3. Employing the second rule, we see that the current form consumes O(1) time, followed by O(sqrt(n)) time, for a total of O(1+sqrt(n)) = O(sqrt(n)). After this, we spend O(1) time again, for a total of O(sqrt(n)+1) = O(sqrt(n) time.

Examples

// exponentation, method 1: finds a to the bth power
ret = 1.0;
for(int i = b; i > 0; i--) ret *= a;
IO.println(ret);

// exponentiation, method 2: finds a to the bth power
ret = 1.0;
int i = n;
while(i > n) {
    if(i % 2 == 0) {
        i = i / 2;
    } else {
        ret *= a;
        i = (i - 1) / 2;
    }
    a = a * a;
}
IO.println(ret);

// count lattice points: determines how many integer-coordinate
//    points lie in a circle of radius r
count = 0;
y = 0;
x = r;
while(x > 0) {
    while(x*x + y*y < r*r) {
        ++y;
    }
    count += y;
}
IO.println(4 * count + 1);

This last example illustrates an example where the ``basic rules'' outlined above give a poor solution: You're better off reasoning through the problem more carefully.

Sorting techniques

As you'll quickly learn, sorting an array is one of computer science's favorite topics. It's highly useful, simple, and nonetheless interesting. No fewer than four of the required classes for a major address the topic (150, 160, 200, 338).

Selection sort

There are lots of techniques. Personally, my favorite technique - just because it's the simplest to understand and implement - is selection sort. The selection sort algorithm involves finding the smallest element of the array, and swapping it with the first element. Then finding the smallest element after the first element, and swapping it with the second element. Then finding the smallest element after the second element and swapping it with the third element, etc. Once you're done, the array is sorted.

public class SelectionSort {
    public static void sort(int[] elts) {
        for(int i = 0; i < elts.length; i++) {
            int min = i; // min will be index of minimum starting at i
            for(int j = i + 1; j < elts.length; j++) {
                if(elts[j] < elts[min]) min = j;
            }
            if(i != min) { // swap elts[i] and elts[min]
                int temp = elts[i];
                elts[i] = elts[min];
                elts[min] = temp;
            }
        }
    }
}

Insertion sort

Insertion sort is a different algorithm, which you may remember from a CSCI 150 lab: In insertion sort, you begin with the first element, which by itself is already sorted. But then you insert the second element into the list (possibly swapping the first and second elements). Then you insert the third element into the first two elements where it fits.

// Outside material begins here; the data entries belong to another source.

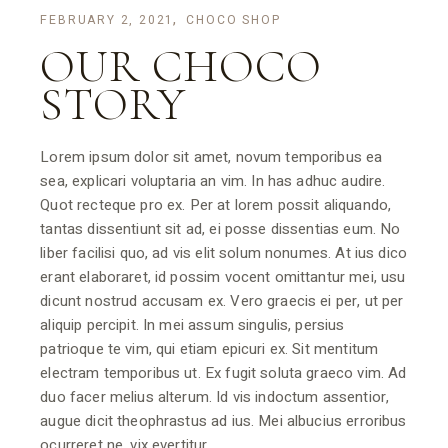
FEBRUARY 2, 2021
CHOCO SHOP
OUR CHOCO
STORY
Lorem ipsum dolor sit amet, novum temporibus ea
sea, explicari voluptaria an vim. In has adhuc audire.
Quot recteque pro ex. Per at lorem possit aliquando,
tantas dissentiunt sit ad, ei posse dissentias eum. No
liber facilisi quo, ad vis elit solum nonumes. At ius dico
erant elaboraret, id possim vocent omittantur mei, usu
dicunt nostrud accusam ex. Vero graecis ei per, ut per
aliquip percipit. In mei assum singulis, persius
patrioque te vim, qui etiam epicuri ex. Sit mentitum
electram temporibus ut. Ex fugit soluta graeco vim. Ad
duo facer melius alterum. Id vis indoctum assentior,
augue dicit theophrastus ad ius. Mei albucius erroribus
ocurreret ne, vix evertitur.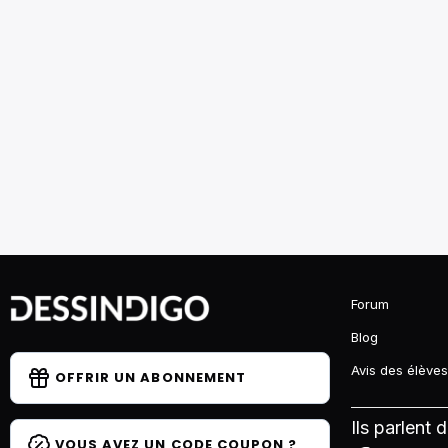
Forum
Blog
Avis des élèves
OFFRIR UN ABONNEMENT
Ils parlent 
VOUS AVEZ UN CODE COUPON ?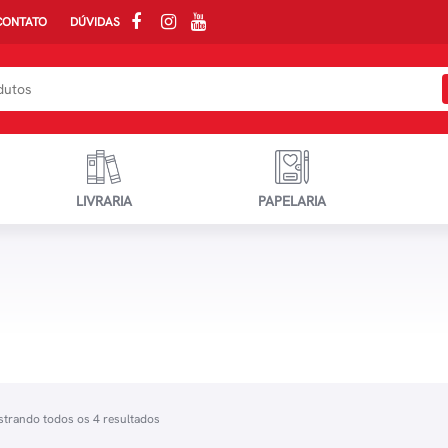
CONTATO
DÚVIDAS
LIVRARIA
PAPELARIA
trando todos os 4 resultados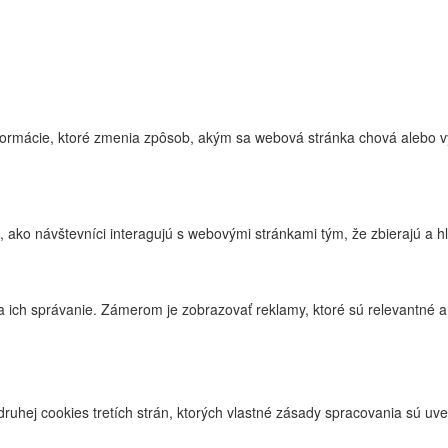
ormácie, ktoré zmenia zpôsob, akým sa webová stránka chová alebo vyp
 ako návštevníci interagujú s webovými stránkami tým, že zbierajú a h
ich správanie. Zámerom je zobrazovať reklamy, ktoré sú relevantné a p
uhej cookies tretích strán, ktorých vlastné zásady spracovania sú uve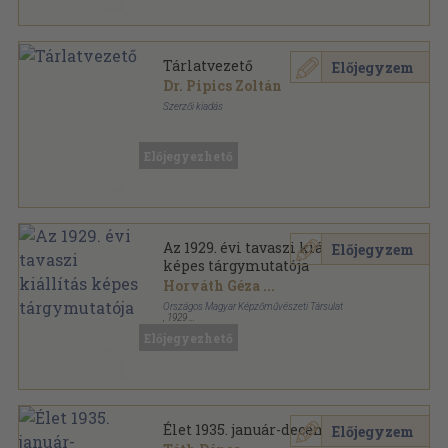
Tárlatvezető
Előjegyzem
Dr. Pipics Zoltán
Szerzői kiadás
Tűzött kötés
,
224
oldal
Előjegyezhető
Az 1929. évi tavaszi kiállítás
Előjegyzem
képes tárgymutatója
Horváth Géza
...
Országos Magyar Képzőművészeti Társulat
,
1929
Könyvkötői papírkötés
,
100
oldal
Előjegyezhető
Élet 1935. január-december
Előjegyzem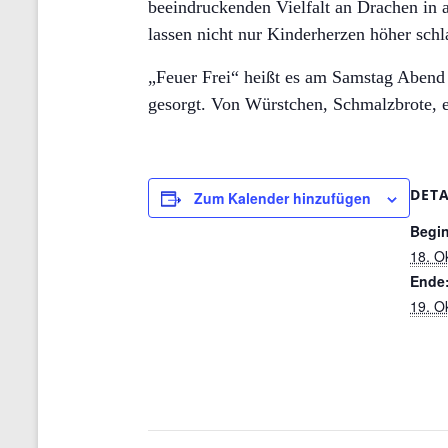
beeindruckenden Vielfalt an Drachen in 
lassen nicht nur Kinderherzen höher schl
„Feuer Frei“ heißt es am Samstag Abend 
gesorgt. Von Würstchen, Schmalzbrote, e
DETA
Zum Kalender hinzufügen
Begi
18. O
Ende
19. O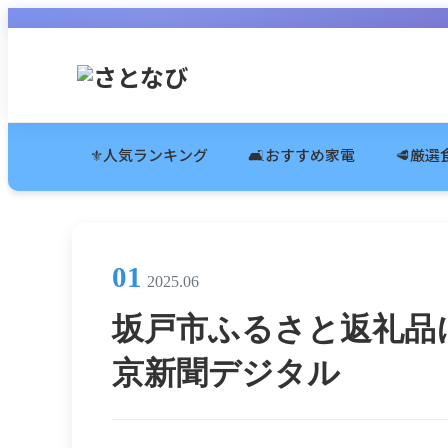
⚜️人気ランキング
🛋️おすすめ家電
🥩厳
01
2025.06
坂戸市ふるさと返礼品に
京新聞デジタル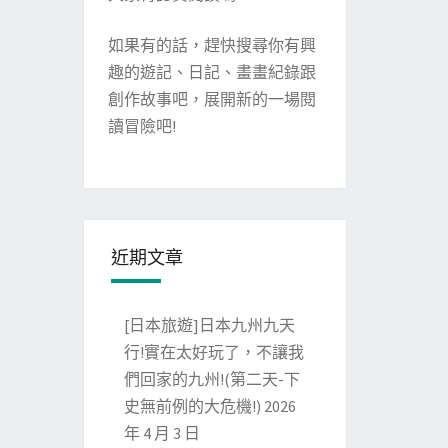
如果有的話，趕快搜尋你有興
趣的遊記、日記、畫畫紀錄跟
創作故事吧，展開新的一場閱
讀冒險吧!
近期文章
[日本旅遊]日本九州九天
行!實在太好玩了，不讓我
們回家的九州!(第二天-下
史無前例的大危機!)
2026
年 4 月 3 日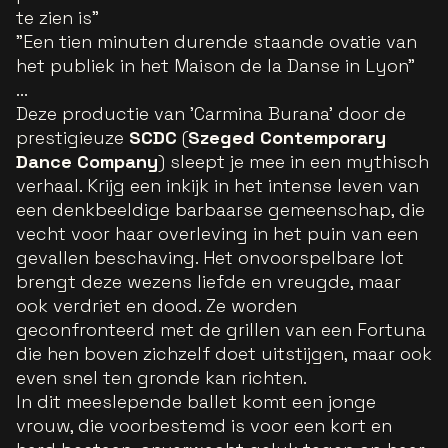
te zien is”
"Een tien minuten durende staande ovatie van
het publiek in het Maison de la Danse in Lyon”
...
Deze productie van 'Carmina Burana' door de
prestigieuze
SCDC
(
Szeged Contemporary
Dance Company
) sleept je mee in een mythisch
verhaal. Krijg een inkijk in het intense leven van
een denkbeeldige barbaarse gemeenschap, die
vecht voor haar overleving in het puin van een
gevallen beschaving. Het onvoorspelbare lot
brengt deze wezens liefde en vreugde, maar
ook verdriet en dood. Ze worden
geconfronteerd met de grillen van een Fortuna
die hen boven zichzelf doet uitstijgen, maar ook
even snel ten gronde kan richten.
In dit meeslepende ballet komt een jonge
vrouw, die voorbestemd is voor een kort en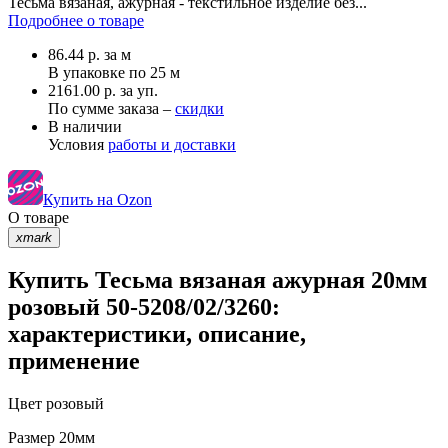
Тесьма вязаная, ажурная - текстильное изделие без...
Подробнее о товаре
86.44
р.
за м
В упаковке по
25 м
2161.00 р. за уп.
По сумме заказа –
скидки
В наличии
Условия
работы и доставки
Купить на Ozon
О товаре
xmark
Купить Тесьма вязаная ажурная 20мм
розовый 50-5208/02/3260:
характеристики, описание,
применение
Цвет
розовый
Размер
20мм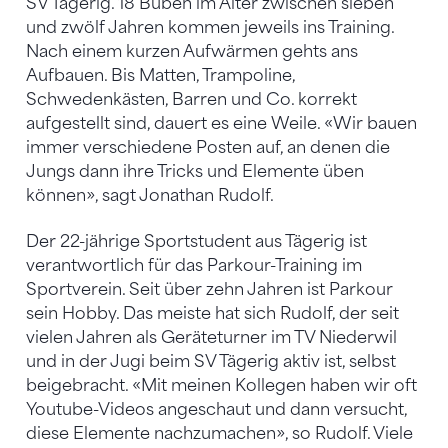
SV Tägerig. 18 Buben im Alter zwischen sieben
und zwölf Jahren kommen jeweils ins Training.
Nach einem kurzen Aufwärmen gehts ans
Aufbauen. Bis Matten, Trampoline,
Schwedenkästen, Barren und Co. korrekt
aufgestellt sind, dauert es eine Weile. «Wir bauen
immer verschiedene Posten auf, an denen die
Jungs dann ihre Tricks und Elemente üben
können», sagt Jonathan Rudolf.
Der 22-jährige Sportstudent aus Tägerig ist
verantwortlich für das Parkour-Training im
Sportverein. Seit über zehn Jahren ist Parkour
sein Hobby. Das meiste hat sich Rudolf, der seit
vielen Jahren als Geräteturner im TV Niederwil
und in der Jugi beim SV Tägerig aktiv ist, selbst
beigebracht. «Mit meinen Kollegen haben wir oft
Youtube-Videos angeschaut und dann versucht,
diese Elemente nachzumachen», so Rudolf. Viele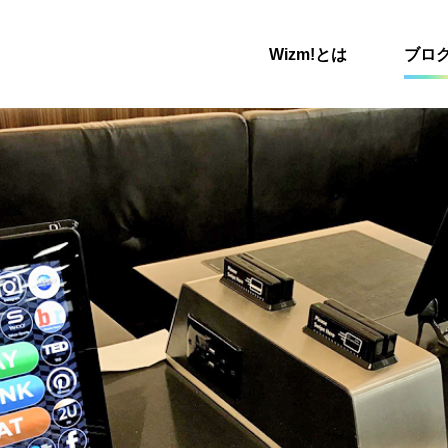
Wizm!とは
ブロ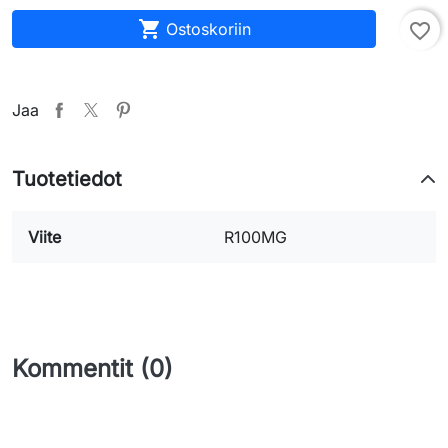

Ostoskoriin
favorite_border
Jaa
Tuotetiedot
Viite
R100MG
Kommentit (0)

public class InsertionSort {
    public static void sort(int[] elts) {
        for(int i = 1; i < elts.length; i++) {
            int k = elts[i]; // store element i in k
            int j;
            for(j = i - 1; j >= 0 && elts[j] > k; j--) {
                elts[j + 1] = elts[j]; // shift elts[j] up one slot
            }
            elts[j + 1] = k; // place k into vacated slot
        }
    }
}

(Notice the use of the short-circuit property of && in the condition for the for loop: We test whether j >= 0 first, and then we test whether elts[j] > k. This order is important. If we tested whether elts[j] > k first, then it might happen that j was -1, in which case this would throw an ArrayIndexOutOfBoundsException.)

Although insertion sort and selection sort both consume O(n²) time, insertion sort is considered to be faster, since it at least sometimes does better. For example, if somehow we knew the array was already sorted, insertion sort would only take O(n) time. Of course, if we knew it were already sorted, why would we call it? But insertion sort also does well if the list is almost sorted.

Given these two sorting techniques, you might be inclined to give up: Is there any hope for doing better than O(n²)? It turns out there is, but that's a topic for later.